[What the task asks] Reproduce only the lines of the material below that start at the line containing "की बढ़ी हुई" and stop at the line containing "Наружные блоки". Keep both end lines.
Content starts
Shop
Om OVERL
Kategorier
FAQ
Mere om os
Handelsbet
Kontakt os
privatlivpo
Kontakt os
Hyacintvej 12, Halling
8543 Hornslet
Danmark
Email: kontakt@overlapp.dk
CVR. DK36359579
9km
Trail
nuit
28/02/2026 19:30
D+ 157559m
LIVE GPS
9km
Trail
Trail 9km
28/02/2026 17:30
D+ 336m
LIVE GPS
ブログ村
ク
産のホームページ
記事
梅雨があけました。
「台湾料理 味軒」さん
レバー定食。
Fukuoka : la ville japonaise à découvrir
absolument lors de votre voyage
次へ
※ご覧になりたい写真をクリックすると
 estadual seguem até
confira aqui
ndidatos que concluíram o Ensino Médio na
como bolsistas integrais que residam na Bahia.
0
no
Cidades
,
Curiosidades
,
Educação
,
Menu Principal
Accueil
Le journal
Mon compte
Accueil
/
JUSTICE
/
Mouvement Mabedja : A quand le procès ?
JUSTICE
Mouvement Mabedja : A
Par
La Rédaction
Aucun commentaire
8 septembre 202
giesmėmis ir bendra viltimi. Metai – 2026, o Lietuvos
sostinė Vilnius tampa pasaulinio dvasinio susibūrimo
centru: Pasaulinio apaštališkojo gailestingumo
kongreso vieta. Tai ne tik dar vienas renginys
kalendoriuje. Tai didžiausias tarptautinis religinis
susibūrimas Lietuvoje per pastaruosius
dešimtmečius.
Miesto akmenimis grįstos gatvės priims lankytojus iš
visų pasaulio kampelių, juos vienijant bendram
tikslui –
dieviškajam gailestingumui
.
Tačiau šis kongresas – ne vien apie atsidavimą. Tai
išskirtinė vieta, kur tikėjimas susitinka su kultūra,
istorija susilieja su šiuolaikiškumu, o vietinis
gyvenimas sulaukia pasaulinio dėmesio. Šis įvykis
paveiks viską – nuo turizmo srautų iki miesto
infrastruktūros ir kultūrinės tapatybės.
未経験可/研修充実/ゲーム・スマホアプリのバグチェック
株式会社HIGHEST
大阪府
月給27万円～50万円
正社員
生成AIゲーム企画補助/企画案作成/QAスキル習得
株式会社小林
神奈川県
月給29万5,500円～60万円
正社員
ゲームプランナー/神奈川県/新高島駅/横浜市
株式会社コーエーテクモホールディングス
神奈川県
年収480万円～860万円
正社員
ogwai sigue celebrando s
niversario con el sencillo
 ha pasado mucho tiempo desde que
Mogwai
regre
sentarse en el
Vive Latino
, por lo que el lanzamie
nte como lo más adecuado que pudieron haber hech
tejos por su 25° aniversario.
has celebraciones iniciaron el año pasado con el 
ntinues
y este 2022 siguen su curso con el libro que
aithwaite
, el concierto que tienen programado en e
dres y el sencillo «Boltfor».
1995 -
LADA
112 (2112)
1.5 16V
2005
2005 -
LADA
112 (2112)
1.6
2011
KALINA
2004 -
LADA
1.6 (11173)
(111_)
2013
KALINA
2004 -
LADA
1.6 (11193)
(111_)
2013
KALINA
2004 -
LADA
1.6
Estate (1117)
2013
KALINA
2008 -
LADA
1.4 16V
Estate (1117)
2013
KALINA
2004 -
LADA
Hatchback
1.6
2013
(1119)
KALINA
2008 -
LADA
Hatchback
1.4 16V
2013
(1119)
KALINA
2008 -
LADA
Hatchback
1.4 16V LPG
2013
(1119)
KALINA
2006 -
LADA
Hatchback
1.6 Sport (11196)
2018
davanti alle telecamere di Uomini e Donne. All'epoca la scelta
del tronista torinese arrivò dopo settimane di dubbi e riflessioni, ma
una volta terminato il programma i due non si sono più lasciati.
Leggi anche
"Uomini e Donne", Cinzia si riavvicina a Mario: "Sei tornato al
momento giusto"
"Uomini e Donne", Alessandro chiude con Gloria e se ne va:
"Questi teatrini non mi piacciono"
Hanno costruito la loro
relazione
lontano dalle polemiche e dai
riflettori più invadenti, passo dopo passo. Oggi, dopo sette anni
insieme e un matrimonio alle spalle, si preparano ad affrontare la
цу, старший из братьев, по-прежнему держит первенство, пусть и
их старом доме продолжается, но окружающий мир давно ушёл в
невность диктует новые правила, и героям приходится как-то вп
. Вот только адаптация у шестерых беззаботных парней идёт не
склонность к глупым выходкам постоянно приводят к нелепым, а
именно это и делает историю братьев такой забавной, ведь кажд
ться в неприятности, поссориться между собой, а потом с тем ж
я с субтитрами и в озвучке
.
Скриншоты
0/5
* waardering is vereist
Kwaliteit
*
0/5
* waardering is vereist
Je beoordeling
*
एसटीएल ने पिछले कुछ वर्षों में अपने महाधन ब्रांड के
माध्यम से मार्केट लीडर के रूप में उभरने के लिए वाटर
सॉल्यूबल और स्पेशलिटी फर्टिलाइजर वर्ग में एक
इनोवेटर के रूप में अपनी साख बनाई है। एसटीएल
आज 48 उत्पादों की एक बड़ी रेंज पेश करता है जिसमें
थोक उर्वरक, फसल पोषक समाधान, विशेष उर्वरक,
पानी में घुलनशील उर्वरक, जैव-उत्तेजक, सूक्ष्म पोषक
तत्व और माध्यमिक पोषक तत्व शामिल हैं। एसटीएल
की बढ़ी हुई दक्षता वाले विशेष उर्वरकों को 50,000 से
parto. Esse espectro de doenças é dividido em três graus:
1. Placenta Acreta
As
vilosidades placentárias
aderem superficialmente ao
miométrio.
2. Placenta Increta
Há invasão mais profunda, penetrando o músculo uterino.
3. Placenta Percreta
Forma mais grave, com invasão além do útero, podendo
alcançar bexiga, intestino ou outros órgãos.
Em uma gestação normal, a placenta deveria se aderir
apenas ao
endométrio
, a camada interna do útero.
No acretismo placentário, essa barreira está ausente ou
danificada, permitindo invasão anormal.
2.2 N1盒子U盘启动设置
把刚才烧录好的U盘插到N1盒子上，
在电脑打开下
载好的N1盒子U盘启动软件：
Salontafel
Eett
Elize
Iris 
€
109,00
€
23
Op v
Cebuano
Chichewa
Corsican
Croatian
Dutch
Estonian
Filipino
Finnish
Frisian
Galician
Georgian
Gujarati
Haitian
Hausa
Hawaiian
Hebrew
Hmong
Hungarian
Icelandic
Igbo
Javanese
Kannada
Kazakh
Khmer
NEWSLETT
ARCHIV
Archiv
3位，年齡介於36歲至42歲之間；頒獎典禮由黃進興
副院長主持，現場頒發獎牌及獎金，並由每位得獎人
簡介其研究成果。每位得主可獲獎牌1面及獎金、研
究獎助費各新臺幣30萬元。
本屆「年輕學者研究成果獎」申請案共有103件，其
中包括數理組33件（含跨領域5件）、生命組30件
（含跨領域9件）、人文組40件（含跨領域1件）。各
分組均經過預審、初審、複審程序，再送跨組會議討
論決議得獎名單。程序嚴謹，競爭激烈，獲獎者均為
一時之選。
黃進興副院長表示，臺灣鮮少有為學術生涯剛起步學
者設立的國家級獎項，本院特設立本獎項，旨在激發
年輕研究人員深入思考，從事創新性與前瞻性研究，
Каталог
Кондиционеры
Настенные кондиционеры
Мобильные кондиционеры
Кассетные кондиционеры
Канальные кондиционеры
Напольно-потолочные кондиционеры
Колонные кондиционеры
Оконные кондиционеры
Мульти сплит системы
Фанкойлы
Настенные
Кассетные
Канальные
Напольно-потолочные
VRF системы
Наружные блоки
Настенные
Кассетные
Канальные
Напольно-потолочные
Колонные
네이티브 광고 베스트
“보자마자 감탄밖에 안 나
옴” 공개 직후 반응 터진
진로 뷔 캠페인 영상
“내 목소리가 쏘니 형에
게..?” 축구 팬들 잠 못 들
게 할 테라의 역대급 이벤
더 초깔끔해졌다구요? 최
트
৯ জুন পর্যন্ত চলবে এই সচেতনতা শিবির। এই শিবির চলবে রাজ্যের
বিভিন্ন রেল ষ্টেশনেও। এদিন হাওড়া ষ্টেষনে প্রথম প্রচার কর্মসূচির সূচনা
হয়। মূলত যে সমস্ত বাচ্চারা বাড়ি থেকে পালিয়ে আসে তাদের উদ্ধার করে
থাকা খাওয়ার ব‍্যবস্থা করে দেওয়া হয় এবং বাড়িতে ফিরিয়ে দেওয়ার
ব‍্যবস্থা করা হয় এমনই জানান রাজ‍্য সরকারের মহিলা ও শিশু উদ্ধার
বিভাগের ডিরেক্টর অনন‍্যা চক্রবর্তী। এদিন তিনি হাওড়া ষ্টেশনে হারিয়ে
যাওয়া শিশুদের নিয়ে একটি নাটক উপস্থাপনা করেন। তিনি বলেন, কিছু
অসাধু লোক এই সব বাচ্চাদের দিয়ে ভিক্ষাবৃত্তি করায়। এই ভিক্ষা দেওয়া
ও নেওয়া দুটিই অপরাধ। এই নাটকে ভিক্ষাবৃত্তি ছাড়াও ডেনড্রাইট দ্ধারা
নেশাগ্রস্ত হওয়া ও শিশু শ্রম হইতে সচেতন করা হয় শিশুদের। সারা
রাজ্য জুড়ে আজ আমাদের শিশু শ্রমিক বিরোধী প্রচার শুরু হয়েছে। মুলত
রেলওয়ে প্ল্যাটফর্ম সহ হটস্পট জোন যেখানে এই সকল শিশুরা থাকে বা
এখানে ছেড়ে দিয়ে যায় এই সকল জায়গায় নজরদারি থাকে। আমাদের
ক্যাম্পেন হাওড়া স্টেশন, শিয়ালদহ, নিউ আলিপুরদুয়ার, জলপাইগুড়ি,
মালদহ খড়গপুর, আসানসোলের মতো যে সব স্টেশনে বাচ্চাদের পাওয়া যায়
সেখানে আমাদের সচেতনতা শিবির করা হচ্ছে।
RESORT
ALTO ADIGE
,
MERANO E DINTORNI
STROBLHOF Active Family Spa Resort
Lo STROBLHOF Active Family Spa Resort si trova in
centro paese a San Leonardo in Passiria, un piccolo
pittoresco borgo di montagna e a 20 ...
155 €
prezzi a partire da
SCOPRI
Content ends
[Your solution]
की बढ़ी हुई दक्षता वाले विशेष उर्वरकों को 50,000 से
parto. Esse espectro de doenças é dividido em três graus:
1. Placenta Acreta
As
vilosidades placentárias
aderem superficialmente ao
miométrio.
2. Placenta Increta
Há invasão mais profunda, penetrando o músculo uterino.
3. Placenta Percreta
Forma mais grave, com invasão além do útero, podendo
alcançar bexiga, intestino ou outros órgãos.
Em uma gestação normal, a placenta deveria se aderir
apenas ao
endométrio
, a camada interna do útero.
No acretismo placentário, essa barreira está ausente ou
danificada, permitindo invasão anormal.
2.2 N1盒子U盘启动设置
把刚才烧录好的U盘插到N1盒子上，
在电脑打开下
载好的N1盒子U盘启动软件：
Salontafel
Eett
Elize
Iris 
€
109,00
€
23
Op v
Cebuano
Chichewa
Corsican
Croatian
Dutch
Estonian
Filipino
Finnish
Frisian
Galician
Georgian
Gujarati
Haitian
Hausa
Hawaiian
Hebrew
Hmong
Hungarian
Icelandic
Igbo
Javanese
Kannada
Kazakh
Khmer
NEWSLETT
ARCHIV
Archiv
3位，年齡介於36歲至42歲之間；頒獎典禮由黃進興
副院長主持，現場頒發獎牌及獎金，並由每位得獎人
簡介其研究成果。每位得主可獲獎牌1面及獎金、研
究獎助費各新臺幣30萬元。
本屆「年輕學者研究成果獎」申請案共有103件，其
中包括數理組33件（含跨領域5件）、生命組30件
（含跨領域9件）、人文組40件（含跨領域1件）。各
分組均經過預審、初審、複審程序，再送跨組會議討
論決議得獎名單。程序嚴謹，競爭激烈，獲獎者均為
一時之選。
黃進興副院長表示，臺灣鮮少有為學術生涯剛起步學
者設立的國家級獎項，本院特設立本獎項，旨在激發
年輕研究人員深入思考，從事創新性與前瞻性研究，
Каталог
Кондиционеры
Настенные кондиционеры
Мобильные кондиционеры
Кассетные кондиционеры
Канальные кондиционеры
Напольно-потолочные кондиционеры
Колонные кондиционеры
Оконные кондиционеры
Мульти сплит системы
Фанкойлы
Настенные
Кассетные
Канальные
Напольно-потолочные
VRF системы
Наружные блоки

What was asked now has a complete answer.